Fill removes holes from polygons without changing the outline. For convex polygons the result is identical to hull().

Examples

```// Example 1

linear_extrude(15) {
text(t, 50);
}
color("darkslategray") {
linear_extrude(2) {
offset(4) {
fill() {
text(t, 50);
}
}
}
}
```

### minkowski

Displays the minkowski sum of child nodes.

Usage example:

Say you have a flat box, and you want a rounded edge. There are multiple ways to do this (for example, see hull below), but minkowski is elegant. Take your box, and a cylinder:

``` \$fn=50;
cube([10,10,1]);
cylinder(r=2,h=1);
```

Then, do a minkowski sum of them (note that the outer dimensions of the box are now 10+2+2 = 14 units by 14 units by 2 units high as the heights of the objects are summed):

```\$fn=50;
minkowski()
{
cube([10,10,1]);
cylinder(r=2,h=1);
}
```

NB: The origin of the second object is used for the addition. The following minkowski sums are different: the first expands the original cube by +1 in -x, +x, -y, +y from cylinder, expand 0.5 units in both -z, +z from cylinder. The second expands it by +1 in -x, +x, -y, +y and +z from cylinder, but expand 0 in the -z from cylinder.

```minkowski() {
cube([10, 10, 1]);
cylinder(1, center=true);
}
```
```minkowski() {
cube([10, 10, 1]);
cylinder(1);
}
```

Warning: for high values of \$fn the minkowski sum may end up consuming lots of CPU and memory, since it has to combine every child node of each element with all the nodes of each other element. So if for example \$fn=100 and you combine two cylinders, then it does not just perform 200 operations as with two independent cylinders, but 100*100 = 10000 operations.

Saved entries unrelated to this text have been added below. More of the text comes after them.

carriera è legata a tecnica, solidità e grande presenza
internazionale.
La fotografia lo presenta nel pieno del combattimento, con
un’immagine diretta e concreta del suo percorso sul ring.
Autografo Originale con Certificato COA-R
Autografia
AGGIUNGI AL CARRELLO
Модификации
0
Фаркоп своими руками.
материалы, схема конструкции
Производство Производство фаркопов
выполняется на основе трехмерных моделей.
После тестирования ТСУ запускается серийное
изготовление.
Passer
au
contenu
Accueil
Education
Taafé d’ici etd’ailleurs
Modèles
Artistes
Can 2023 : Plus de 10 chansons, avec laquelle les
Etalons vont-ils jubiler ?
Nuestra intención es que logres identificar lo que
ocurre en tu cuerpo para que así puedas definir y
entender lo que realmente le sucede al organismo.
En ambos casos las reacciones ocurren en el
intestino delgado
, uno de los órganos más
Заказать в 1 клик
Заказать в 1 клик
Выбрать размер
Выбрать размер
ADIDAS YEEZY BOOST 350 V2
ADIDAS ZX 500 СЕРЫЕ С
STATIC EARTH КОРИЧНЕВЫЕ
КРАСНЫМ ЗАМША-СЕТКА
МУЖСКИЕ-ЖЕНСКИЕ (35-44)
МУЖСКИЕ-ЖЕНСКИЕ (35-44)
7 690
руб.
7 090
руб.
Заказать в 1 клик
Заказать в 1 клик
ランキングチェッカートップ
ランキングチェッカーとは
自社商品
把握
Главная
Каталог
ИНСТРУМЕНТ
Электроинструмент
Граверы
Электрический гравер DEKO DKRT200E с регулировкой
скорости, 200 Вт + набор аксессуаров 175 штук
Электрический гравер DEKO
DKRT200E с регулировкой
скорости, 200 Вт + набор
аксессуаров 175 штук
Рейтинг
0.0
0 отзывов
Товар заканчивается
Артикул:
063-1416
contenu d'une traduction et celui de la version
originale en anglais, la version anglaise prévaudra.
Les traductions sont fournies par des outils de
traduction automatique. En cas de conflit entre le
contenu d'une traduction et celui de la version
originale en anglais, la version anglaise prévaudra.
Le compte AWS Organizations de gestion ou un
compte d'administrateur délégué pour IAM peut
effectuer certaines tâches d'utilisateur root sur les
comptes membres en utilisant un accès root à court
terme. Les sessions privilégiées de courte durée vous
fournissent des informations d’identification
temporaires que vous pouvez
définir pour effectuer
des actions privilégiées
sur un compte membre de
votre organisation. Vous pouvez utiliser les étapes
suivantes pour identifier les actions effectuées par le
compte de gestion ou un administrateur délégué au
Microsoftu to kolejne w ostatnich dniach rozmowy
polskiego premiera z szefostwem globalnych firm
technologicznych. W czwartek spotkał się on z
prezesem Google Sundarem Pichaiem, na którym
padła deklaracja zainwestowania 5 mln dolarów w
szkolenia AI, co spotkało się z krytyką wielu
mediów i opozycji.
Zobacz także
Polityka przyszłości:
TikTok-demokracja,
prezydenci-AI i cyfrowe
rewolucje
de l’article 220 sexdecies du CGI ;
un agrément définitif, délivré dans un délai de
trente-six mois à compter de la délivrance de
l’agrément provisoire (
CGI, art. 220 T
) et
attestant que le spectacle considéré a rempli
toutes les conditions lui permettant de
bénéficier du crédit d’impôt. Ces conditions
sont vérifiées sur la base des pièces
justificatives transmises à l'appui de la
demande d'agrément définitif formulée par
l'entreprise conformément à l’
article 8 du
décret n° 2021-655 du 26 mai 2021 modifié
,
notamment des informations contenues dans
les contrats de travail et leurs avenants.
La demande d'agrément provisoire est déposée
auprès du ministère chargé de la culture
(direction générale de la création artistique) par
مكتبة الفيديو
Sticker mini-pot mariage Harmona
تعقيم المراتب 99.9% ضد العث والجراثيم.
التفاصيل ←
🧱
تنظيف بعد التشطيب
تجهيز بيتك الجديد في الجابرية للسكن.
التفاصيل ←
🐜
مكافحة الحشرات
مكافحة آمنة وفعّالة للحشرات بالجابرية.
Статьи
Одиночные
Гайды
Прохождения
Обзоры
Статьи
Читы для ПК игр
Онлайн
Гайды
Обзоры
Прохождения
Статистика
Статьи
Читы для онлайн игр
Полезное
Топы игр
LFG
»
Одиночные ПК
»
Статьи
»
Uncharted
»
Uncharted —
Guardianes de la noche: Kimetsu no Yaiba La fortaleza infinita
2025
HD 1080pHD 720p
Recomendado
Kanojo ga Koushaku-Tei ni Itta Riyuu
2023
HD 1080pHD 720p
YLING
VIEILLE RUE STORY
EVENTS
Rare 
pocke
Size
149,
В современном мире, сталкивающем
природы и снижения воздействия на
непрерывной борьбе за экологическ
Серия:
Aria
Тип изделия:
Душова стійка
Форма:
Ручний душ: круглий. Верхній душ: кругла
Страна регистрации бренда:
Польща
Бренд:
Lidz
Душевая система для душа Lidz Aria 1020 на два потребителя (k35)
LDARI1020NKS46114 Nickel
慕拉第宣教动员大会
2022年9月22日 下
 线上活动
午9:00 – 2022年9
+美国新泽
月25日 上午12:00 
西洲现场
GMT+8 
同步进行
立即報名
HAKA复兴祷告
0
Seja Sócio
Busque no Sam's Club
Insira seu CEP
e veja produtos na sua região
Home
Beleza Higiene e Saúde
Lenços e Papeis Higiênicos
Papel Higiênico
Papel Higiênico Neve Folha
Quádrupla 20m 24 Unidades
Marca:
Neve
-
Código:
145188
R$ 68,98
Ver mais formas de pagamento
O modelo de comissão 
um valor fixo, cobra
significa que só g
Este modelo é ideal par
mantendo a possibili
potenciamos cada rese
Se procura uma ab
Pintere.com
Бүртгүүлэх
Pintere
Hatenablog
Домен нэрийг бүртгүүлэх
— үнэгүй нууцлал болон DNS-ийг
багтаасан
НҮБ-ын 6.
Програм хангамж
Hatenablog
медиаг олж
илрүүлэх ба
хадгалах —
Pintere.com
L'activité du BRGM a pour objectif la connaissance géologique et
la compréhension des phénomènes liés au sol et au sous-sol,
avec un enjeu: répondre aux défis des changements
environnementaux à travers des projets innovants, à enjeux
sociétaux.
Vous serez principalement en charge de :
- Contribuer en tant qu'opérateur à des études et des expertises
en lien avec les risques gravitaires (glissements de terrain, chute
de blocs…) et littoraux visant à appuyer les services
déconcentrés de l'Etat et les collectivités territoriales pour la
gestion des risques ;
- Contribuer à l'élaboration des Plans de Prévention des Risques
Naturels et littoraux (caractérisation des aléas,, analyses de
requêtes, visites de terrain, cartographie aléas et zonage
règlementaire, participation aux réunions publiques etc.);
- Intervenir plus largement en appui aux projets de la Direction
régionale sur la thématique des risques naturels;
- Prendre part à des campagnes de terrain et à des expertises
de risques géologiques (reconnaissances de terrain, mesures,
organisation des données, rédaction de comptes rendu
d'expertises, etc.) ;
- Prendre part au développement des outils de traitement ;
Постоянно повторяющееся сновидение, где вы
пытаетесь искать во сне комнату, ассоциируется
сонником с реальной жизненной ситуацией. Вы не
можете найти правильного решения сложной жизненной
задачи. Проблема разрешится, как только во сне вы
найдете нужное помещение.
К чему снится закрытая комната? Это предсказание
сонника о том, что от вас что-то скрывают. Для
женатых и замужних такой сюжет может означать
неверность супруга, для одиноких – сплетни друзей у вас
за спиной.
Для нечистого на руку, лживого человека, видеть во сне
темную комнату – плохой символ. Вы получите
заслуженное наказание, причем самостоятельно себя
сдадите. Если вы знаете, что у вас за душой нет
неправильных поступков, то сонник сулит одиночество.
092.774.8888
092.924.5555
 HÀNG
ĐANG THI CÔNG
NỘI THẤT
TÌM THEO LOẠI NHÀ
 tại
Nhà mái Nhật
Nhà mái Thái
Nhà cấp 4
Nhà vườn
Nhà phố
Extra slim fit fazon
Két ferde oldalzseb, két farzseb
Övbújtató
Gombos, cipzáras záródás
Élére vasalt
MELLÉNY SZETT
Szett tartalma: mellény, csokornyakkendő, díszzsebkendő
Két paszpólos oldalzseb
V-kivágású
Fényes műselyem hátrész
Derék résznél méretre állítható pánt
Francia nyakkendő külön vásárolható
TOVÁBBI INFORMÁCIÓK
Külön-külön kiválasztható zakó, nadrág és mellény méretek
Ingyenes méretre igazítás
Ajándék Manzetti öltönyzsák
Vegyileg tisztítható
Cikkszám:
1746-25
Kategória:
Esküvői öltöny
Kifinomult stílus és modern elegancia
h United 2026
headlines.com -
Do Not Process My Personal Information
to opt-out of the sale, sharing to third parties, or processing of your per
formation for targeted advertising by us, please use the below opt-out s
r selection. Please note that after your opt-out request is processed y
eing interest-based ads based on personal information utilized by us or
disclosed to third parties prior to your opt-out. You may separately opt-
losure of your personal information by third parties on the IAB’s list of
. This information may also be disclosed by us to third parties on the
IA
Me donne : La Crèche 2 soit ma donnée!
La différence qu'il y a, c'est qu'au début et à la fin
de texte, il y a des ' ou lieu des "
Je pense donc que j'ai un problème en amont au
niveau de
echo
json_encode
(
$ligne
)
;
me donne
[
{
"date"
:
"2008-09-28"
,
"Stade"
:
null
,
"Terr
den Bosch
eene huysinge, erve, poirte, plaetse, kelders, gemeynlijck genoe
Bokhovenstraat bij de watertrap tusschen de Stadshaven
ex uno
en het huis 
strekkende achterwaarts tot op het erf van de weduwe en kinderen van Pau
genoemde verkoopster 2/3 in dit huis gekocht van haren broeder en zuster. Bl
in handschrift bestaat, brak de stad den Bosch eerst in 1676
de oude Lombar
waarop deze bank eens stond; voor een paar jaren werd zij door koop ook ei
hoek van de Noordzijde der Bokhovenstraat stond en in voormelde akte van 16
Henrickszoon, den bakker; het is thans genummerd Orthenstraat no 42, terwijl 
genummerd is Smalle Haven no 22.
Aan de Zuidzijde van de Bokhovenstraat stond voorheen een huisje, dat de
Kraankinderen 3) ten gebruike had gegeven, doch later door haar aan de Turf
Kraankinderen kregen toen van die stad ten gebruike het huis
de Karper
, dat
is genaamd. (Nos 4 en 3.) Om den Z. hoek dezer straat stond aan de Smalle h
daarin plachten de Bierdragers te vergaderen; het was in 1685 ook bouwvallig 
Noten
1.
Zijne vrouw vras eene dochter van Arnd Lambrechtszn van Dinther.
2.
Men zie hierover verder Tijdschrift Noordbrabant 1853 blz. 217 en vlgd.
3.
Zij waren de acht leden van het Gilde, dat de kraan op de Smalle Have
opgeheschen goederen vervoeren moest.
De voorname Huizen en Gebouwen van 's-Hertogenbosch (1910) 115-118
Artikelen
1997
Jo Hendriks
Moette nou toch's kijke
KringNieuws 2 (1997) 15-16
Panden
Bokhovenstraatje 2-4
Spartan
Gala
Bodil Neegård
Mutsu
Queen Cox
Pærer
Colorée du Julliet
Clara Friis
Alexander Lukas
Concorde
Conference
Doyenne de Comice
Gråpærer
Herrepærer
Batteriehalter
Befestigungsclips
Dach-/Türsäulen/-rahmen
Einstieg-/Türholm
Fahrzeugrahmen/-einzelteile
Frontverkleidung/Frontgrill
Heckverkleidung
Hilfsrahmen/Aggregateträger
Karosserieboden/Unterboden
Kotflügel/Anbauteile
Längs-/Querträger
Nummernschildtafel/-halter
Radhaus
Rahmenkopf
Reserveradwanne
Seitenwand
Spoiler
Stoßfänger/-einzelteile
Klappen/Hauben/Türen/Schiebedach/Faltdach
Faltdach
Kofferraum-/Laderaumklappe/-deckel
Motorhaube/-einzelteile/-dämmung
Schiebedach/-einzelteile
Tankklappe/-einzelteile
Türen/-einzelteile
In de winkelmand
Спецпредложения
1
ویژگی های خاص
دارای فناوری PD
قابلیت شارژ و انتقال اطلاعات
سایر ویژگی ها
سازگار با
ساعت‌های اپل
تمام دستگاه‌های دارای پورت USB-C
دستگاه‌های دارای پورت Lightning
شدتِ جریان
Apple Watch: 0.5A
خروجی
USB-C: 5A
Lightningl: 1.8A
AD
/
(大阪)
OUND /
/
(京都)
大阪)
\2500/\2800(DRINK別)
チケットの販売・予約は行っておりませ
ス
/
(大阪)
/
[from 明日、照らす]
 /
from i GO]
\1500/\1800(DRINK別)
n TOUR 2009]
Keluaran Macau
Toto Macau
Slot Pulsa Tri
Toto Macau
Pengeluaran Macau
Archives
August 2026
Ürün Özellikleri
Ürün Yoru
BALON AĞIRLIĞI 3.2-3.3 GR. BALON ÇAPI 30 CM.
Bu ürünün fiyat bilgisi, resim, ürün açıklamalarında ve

Warning: if one of the inputs is compound, such as:

```    {
translate([0, 0, collar])
sphere(ball);
cylinder(collar, ball, ball);
}
```

it may be treated as two separate inputs, resulting in an output which is too large, and has features between surfaces that should be unaltered with respect to one another. If so, use union().

### hull

Displays the convex hull of child nodes.

Usage example:

```hull() {
translate([15,10,0]) circle(10);
circle(10);
}
```

The Hull of 2D objects uses their projections (shadows) on the xy plane, and produces a result on the xy plane. Their Z-height is not used in the operation.

Referring to the illustration of a convex hull of two cylinders, it is computationally more efficient to use `hull()` on two 2D circles and linear_extrude the resulting 2D shape into a 3D shape, rather than using `hull()` on two cylinders, even though the resulting object appears identical. Complex geometries involving `hull()` can be rendered faster by starting out in 2D, if possible.